[What the task requires]: Exercise in exact copying: restate word for word only the lines below from the one containing "quei giorni si" through the one containing "użyteczności publicznej", omitting any pictures.

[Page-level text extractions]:
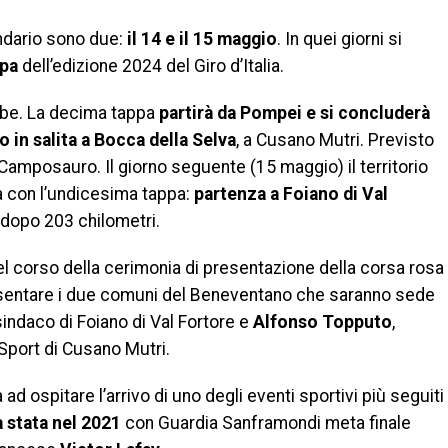
endario sono due:
il 14 e il 15 maggio
. In quei giorni si
ppa
dell’edizione 2024 del Giro d’Italia.
ambe. La decima tappa
partirà da Pompei e si concluderà
 in salita a Bocca della Selva
, a Cusano Mutri. Previsto
amposauro. Il giorno seguente (15 maggio) il territorio
 con l’undicesima tappa:
partenza a Foiano di Val
dopo 203 chilometri.
nel corso della cerimonia di presentazione della corsa rosa
esentare i due comuni del Beneventano che saranno sede
sindaco di Foiano di Val Fortore e
Alfonso Topputo
,
Sport di Cusano Mutri.
 ad ospitare l’arrivo di uno degli eventi sportivi più seguiti
a stata nel 2021
con Guardia Sanframondi meta finale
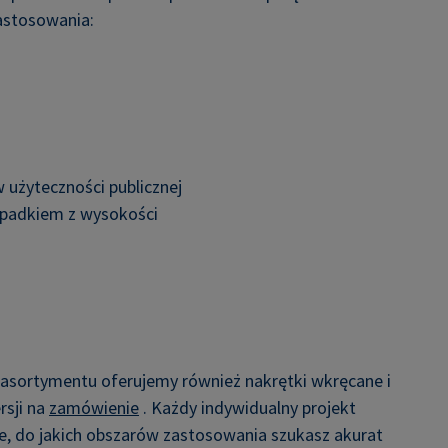
astosowania:
e
użyteczności publicznej
upadkiem z wysokości
sortymentu oferujemy również nakrętki wkręcane i
rsji na
zamówienie
. Każdy indywidualny projekt
ne, do jakich obszarów zastosowania szukasz akurat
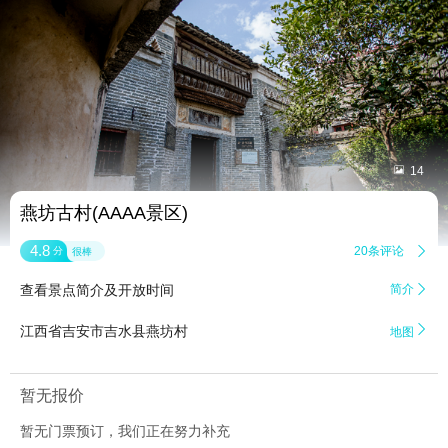


14
燕坊古村(AAAA景区)
4.8
20条评论

分
很棒
查看景点简介及开放时间
简介


江西省吉安市吉水县燕坊村
地图
暂无报价
暂无门票预订，我们正在努力补充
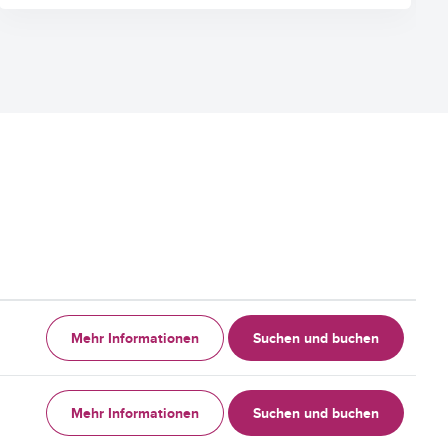
Mehr Informationen
Suchen und buchen
Mehr Informationen
Suchen und buchen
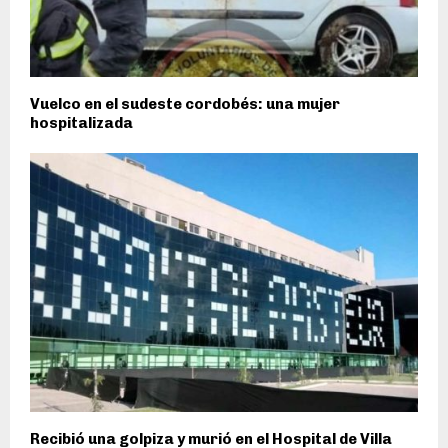
Vuelco en el sudeste cordobés: una mujer
hospitalizada
Recibió una golpiza y murió en el Hospital de Villa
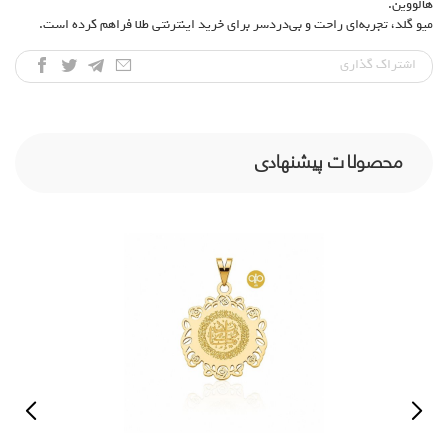
هالووین.
میو گلد، تجربه‌ای راحت و بی‌دردسر برای خرید اینترنتی طلا فراهم کرده است.
اشتراک‌ گذاری
محصولات پیشنهادی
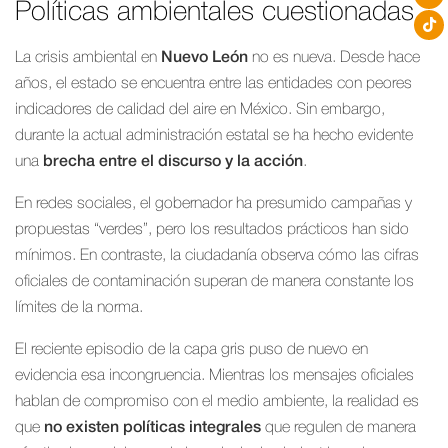
Políticas ambientales cuestionadas
La crisis ambiental en
Nuevo León
no es nueva. Desde hace
años, el estado se encuentra entre las entidades con peores
indicadores de calidad del aire en México. Sin embargo,
durante la actual administración estatal se ha hecho evidente
una
brecha entre el discurso y la acción
.
En redes sociales, el gobernador ha presumido campañas y
propuestas “verdes”, pero los resultados prácticos han sido
mínimos. En contraste, la ciudadanía observa cómo las cifras
oficiales de contaminación superan de manera constante los
límites de la norma.
El reciente episodio de la capa gris puso de nuevo en
evidencia esa incongruencia. Mientras los mensajes oficiales
hablan de compromiso con el medio ambiente, la realidad es
que
no existen políticas integrales
que regulen de manera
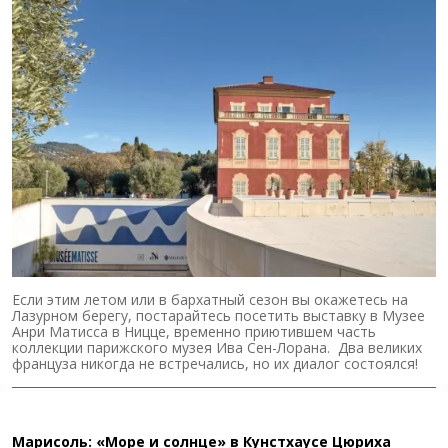
Если этим летом или в бархатный сезон вы окажетесь на
Лазурном берегу, постарайтесь посетить выставку в Музее
Анри Матисса в Ницце, временно приютившем часть
коллекции парижского музея Ива Сен-Лорана. Два великих
француза никогда не встречались, но их диалог состоялся!
Марисоль: «Море и солнце» в Кунстхаусе Цюриха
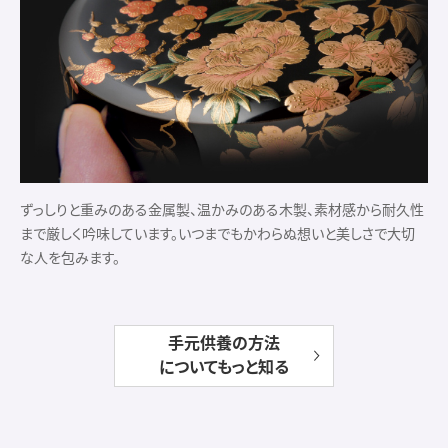
ずっしりと重みのある金属製、温かみのある木製、素材感から耐久性
まで厳しく吟味しています。いつまでもかわらぬ想いと美しさで大切
な人を包みます。
手元供養の方法
についてもっと知る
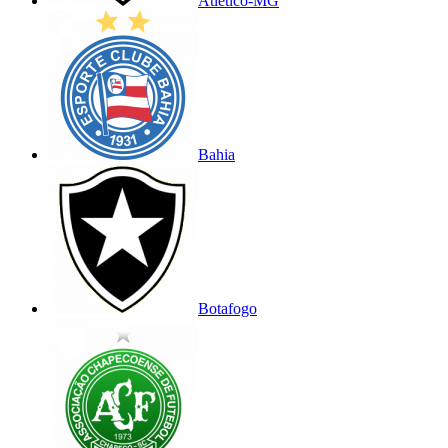
Atlético-MG
Bahia
Botafogo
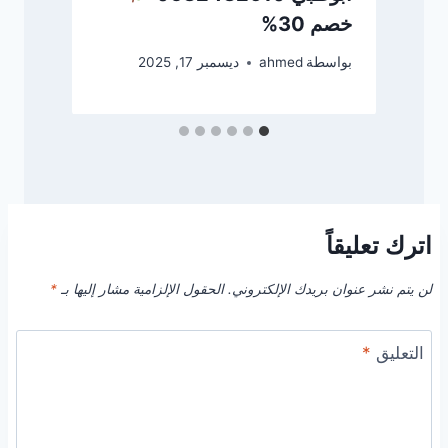
خصم 30%
بو
بواسطة
ahmed
ديسمبر 17, 2025
اترك تعليقاً
لن يتم نشر عنوان بريدك الإلكتروني.
الحقول الإلزامية مشار إليها بـ
*
التعليق
*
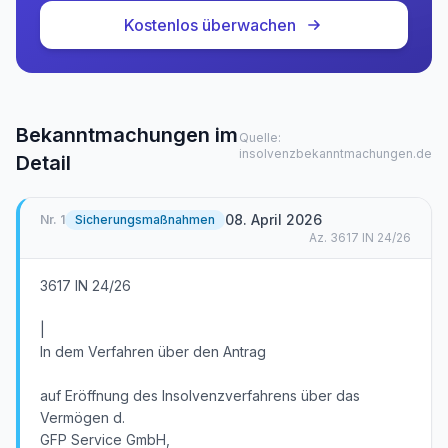
Kostenlos überwachen
Bekanntmachungen im
Quelle:
insolvenzbekanntmachungen.de
Detail
08. April 2026
Nr.
1
Sicherungsmaßnahmen
Az.
3617 IN 24/26
3617 IN 24/26
|
In dem Verfahren über den Antrag
auf Eröffnung des Insolvenzverfahrens über das
Vermögen d.
GFP Service GmbH,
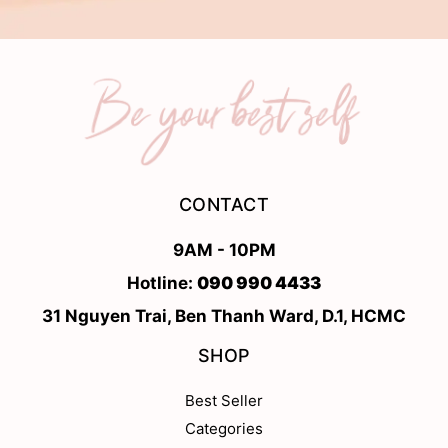
CONTACT
9AM - 10PM
Hotline:
090 990 4433
31 Nguyen Trai, Ben Thanh Ward, D.1, HCMC
SHOP
Best Seller
Categories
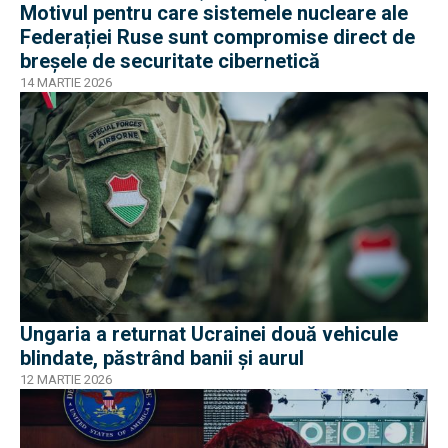
Motivul pentru care sistemele nucleare ale
Federației Ruse sunt compromise direct de
breșele de securitate cibernetică
14 MARTIE 2026
Ungaria a returnat Ucrainei două vehicule
blindate, păstrând banii și aurul
12 MARTIE 2026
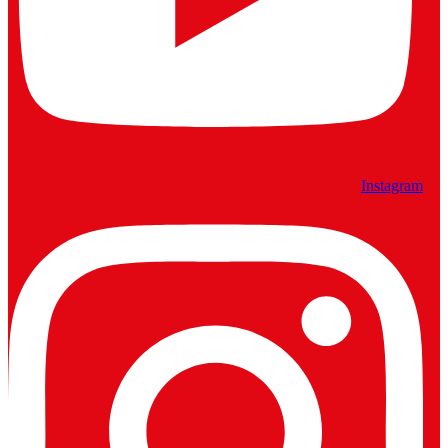
Instagram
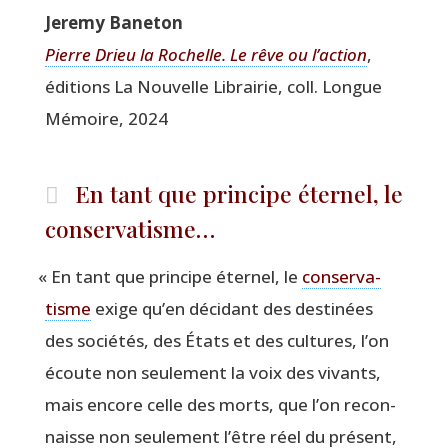
Jere­my Baneton
Pierre Drieu la Rochelle.
Le rêve ou l’action
,
édi­tions La Nou­velle Librai­rie, coll. Longue
Mémoire, 2024
En tant que principe éternel, le
conservatisme…
«
En tant que prin­cipe éter­nel, le
conser­va­
tisme
exige qu’en déci­dant des des­ti­nées
des socié­tés, des États et des cultures, l’on
écoute non seule­ment la voix des vivants,
mais encore celle des morts, que l’on recon­
naisse non seule­ment l’être réel du pré­sent,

[Exercise response]:
. In quei giorni si
ppa
dell’edizione 2024 del Giro d’Italia.
ambe. La decima tappa
partirà da Pompei e si concluderà
 in salita a Bocca della Selva
, a Cusano Mutri. Previsto
amposauro. Il giorno seguente (15 maggio) il territorio
 con l’undicesima tappa:
partenza a Foiano di Val
dopo 203 chilometri.
nel corso della cerimonia di presentazione della corsa rosa
esentare i due comuni del Beneventano che saranno sede
sindaco di Foiano di Val Fortore e
Alfonso Topputo
,
Sport di Cusano Mutri.
 ad ospitare l’arrivo di uno degli eventi sportivi più seguiti
a stata nel 2021
con Guardia Sanframondi meta finale
astosowania:
e
użyteczności publicznej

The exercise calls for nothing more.